“Have you heard the shocking news? Apparently, a man committed suicide in Mecca. Terrible, terrible news!”, that’s how I first heard about the tragic death that happened in the midst of Ramadan, in a place that is holy for millions of people around the world.
My initial response was one that most of us will have when hearing about this. I was shocked and felt (still feel) very bad. I cannot begin to imagine what kind of thoughts, sadness or despair the man had gone through. Precisely because of this, I won’t be speculating anything. Quite often, after we hear horrible news, we think we have the right to assume things about the persons involved. We think we can analyze their actions, or that we know their story. Well, frankly, we don’t. And out of respect for him, I will not pretend that I know anything more about his personal life than his way of death. May God have mercy upon his soul.
Mental Health Problems in our Muslim Community
A lot of people underestimate what depression means or looks like, but I can assure you: it’s unfortunately as real as cancer is. Many mental health illnesses are a cancer for our well-being, our psychological health and, because of it, it’s ultimately also a cancer for our physical health. It’s as if you are in a very deep hole and whatever you do, you can’t manage to get out of it. For me, depression started to create a new identity for myself. Isolation, anxiety, pessimism, impatience and a lot of self-doubt. The whole world tells you that you’re doing great things, that you’re a good person and that you’re strong, but you can’t see anything about yourself except the dark thoughts that keep circulating in your head. I did not know what depression truly meant until I lost both my father and my brother in the same short period and I can assure you, people don’t make it up.
In that period, I started to get closer with people who were struggling as well. The people who are often isolated themselves, or, on the contrary, people who look very confident and happy, but are so broken from the inside. Unfortunately, they all told me the same things. They couldn’t talk to others about their depression, because not everybody is as ‘open-minded’ as I am. “Well, I did tell my family that I’m having suicidal thoughts, but they keep telling me to pray more”, another one told me that friends of her told her that she “probably felt that way because she became less of a practicing Muslim” and that the solution is to “turn to God and ask for His help. God will guide you through every kind of hardship”.
It’s needless to say that I felt, and still feel, a lot of anger towards people who say such shallow things. No, people don’t get depressed because they don’t pray enough or because they want ‘unislamic things’. If you would listen, you would have known why the persons who needs your understanding, feel that way.
I can assure you, if you would just listen, without any judgement, with your ears, but more importantly, with your heart, the person who’s struggling would already feel better. Yes, just by listening. Because the feeling that the world doesn’t understand your pain, is one of the biggest issues that depressed persons are struggling with. Afterwards, you can try to give them advice that relates to what they’re feeling. For example: try cutting out the toxic people that are giving you that feeling. Or: change your environment. But more importantly, tell them it’s okay to reach out for professional help. Help them with making an appointment with a psychologist or a doctor. For a struggling person, looking for help is a very difficult step. If you help them with it, you possibly have saved a life. A person who just had a heart attack or a stroke, will immediately go to a hospital. We don’t tell them to pray away the problem.

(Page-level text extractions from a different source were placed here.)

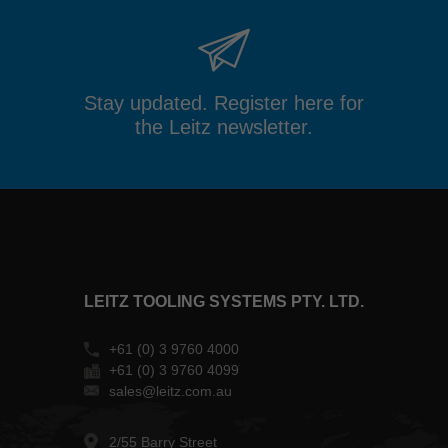
Stay updated. Register here for
the Leitz newsletter.
LEITZ TOOLING SYSTEMS PTY. LTD.
+61 (0) 3 9760 4000
+61 (0) 3 9760 4099
sales@leitz.com.au
2/55 Barry Street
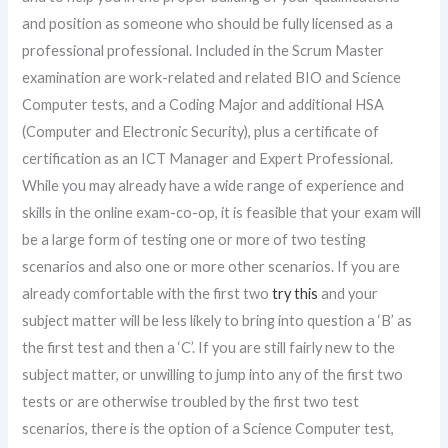
and position as someone who should be fully licensed as a
professional professional. Included in the Scrum Master
examination are work-related and related BIO and Science
Computer tests, and a Coding Major and additional HSA
(Computer and Electronic Security), plus a certificate of
certification as an ICT Manager and Expert Professional.
While you may already have a wide range of experience and
skills in the online exam-co-op, it is feasible that your exam will
be a large form of testing one or more of two testing
scenarios and also one or more other scenarios. If you are
already comfortable with the first two
try this
and your
subject matter will be less likely to bring into question a ‘B’ as
the first test and then a ‘C’. If you are still fairly new to the
subject matter, or unwilling to jump into any of the first two
tests or are otherwise troubled by the first two test
scenarios, there is the option of a Science Computer test,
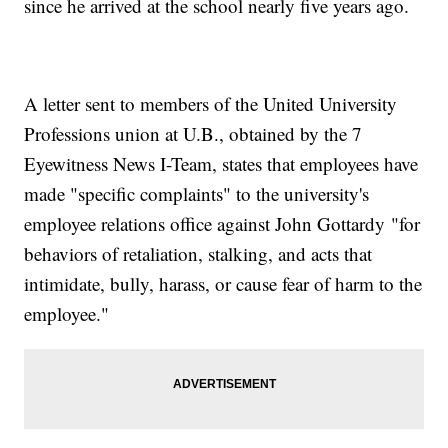
since he arrived at the school nearly five years ago.
A letter sent to members of the United University
Professions union at U.B., obtained by the 7
Eyewitness News I-Team, states that employees have
made "specific complaints" to the university's
employee relations office against John Gottardy "for
behaviors of retaliation, stalking, and acts that
intimidate, bully, harass, or cause fear of harm to the
employee."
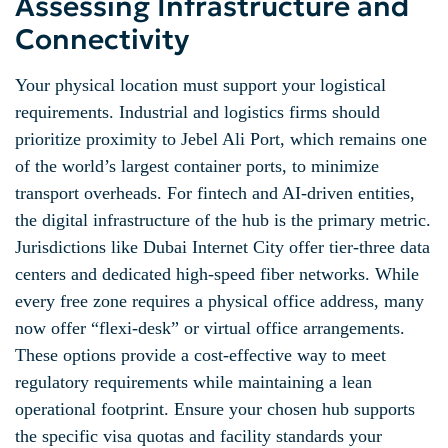
Assessing Infrastructure and
Connectivity
Your physical location must support your logistical
requirements. Industrial and logistics firms should
prioritize proximity to Jebel Ali Port, which remains one
of the world’s largest container ports, to minimize
transport overheads. For fintech and AI-driven entities,
the digital infrastructure of the hub is the primary metric.
Jurisdictions like Dubai Internet City offer tier-three data
centers and dedicated high-speed fiber networks. While
every free zone requires a physical office address, many
now offer “flexi-desk” or virtual office arrangements.
These options provide a cost-effective way to meet
regulatory requirements while maintaining a lean
operational footprint. Ensure your chosen hub supports
the specific visa quotas and facility standards your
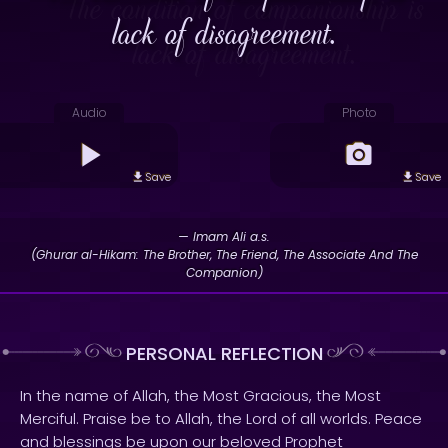
lack of disagreement.
Audio
Photo
Save
Save
— Imam Ali a.s.
(Ghurar al-Hikam: The Brother, The Friend, The Associate And The
Companion)
PERSONAL REFLECTION
In the name of Allah, the Most Gracious, the Most
Merciful. Praise be to Allah, the Lord of all worlds. Peace
and blessings be upon our beloved Prophet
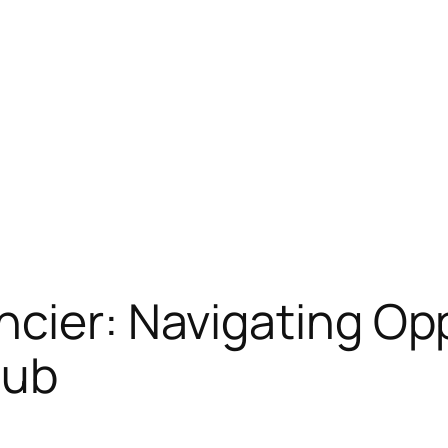
cier: Navigating Opp
Hub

If God is Compassionate, He’s Also Understanding
In many occasions, people don’t speak about the socio-psychological context of tragedies. They don’t speak about why there are so many depressed people, why people commit suicide, why people divorce, start doing drugs, or leave persons behind. They, first of all, gossip about these people and, secondly, try to decide if what these persons, whatever it is that they did, is haram and, therefore, are sinners. In our communities, that’s one of the most important question people ask when confronted with these kind of situations, and it’s despicable. Religion doesn’t work that way. If you believe in a compassionate God, as you begin every verse ‘in the name of the most Compassionate, the most Merciful’, you won’t be jumping on juicy gossips to make a sinner or a heretic out of a person. You would try to prevent these things to happen to other people. You would try to open up the discussion and tell your beloved ones, but also people that you know less, that they can always be honest with you and you will always be ready to help them out. You would try to drag people out of the dark pit they are in, instead of bricking it up and let it turn into a grave.
It can start by simply listening to people. By not telling them they are not faithful or pious enough, but by telling them they are loved, they are not crazy, they are not sinners because of having bad feelings, doubts or dark thoughts, and reach your hand out to them. Let us be more compassionate and more kind. We can, literally, save lives by it.